• _Work to complete_
Write out exactly the lines of the entries below from the one holding "Hotline: 0979141031" to the one holding "LỘC BÌNH BÁT TRÀNG", inclusive, and leave out all other lines.

BEGIN

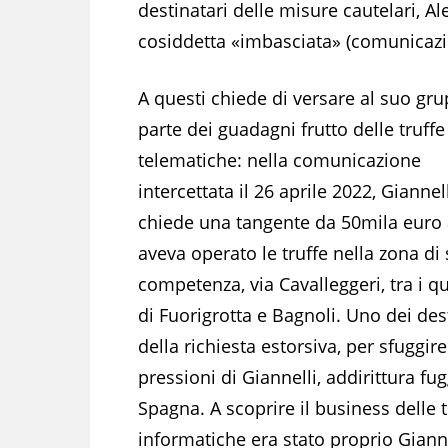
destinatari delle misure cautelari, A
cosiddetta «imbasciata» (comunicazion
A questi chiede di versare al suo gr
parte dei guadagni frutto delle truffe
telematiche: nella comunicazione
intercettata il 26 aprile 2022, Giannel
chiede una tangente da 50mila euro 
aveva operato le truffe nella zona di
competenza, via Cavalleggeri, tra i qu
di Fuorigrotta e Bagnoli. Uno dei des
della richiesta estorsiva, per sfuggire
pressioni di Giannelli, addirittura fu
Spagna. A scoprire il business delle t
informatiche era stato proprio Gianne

END
BEGIN

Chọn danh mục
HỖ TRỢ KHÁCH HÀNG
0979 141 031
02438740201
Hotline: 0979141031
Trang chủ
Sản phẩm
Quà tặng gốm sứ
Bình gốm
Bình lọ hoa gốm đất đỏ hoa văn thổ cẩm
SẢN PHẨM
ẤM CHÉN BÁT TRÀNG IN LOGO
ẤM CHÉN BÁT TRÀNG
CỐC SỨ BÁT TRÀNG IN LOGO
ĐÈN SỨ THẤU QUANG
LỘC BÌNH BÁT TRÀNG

END
BEGIN

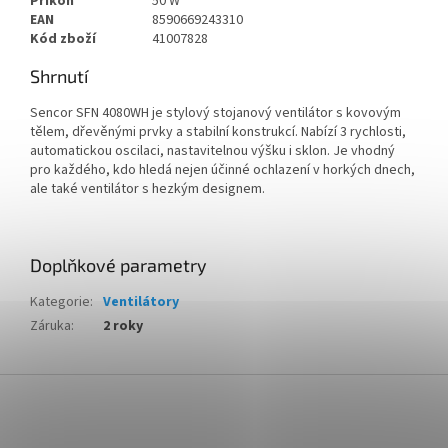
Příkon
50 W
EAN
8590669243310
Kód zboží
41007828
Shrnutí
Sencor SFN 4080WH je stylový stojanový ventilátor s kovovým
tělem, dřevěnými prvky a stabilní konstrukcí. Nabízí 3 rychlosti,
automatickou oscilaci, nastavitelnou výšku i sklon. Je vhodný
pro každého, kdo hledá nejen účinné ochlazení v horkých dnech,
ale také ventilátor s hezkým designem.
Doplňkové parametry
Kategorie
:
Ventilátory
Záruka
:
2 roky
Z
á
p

END

• _Reply to the task_
Hotline: 0979141031
Trang chủ
Sản phẩm
Quà tặng gốm sứ
Bình gốm
Bình lọ hoa gốm đất đỏ hoa văn thổ cẩm
SẢN PHẨM
ẤM CHÉN BÁT TRÀNG IN LOGO
ẤM CHÉN BÁT TRÀNG
CỐC SỨ BÁT TRÀNG IN LOGO
ĐÈN SỨ THẤU QUANG
LỘC BÌNH BÁT TRÀNG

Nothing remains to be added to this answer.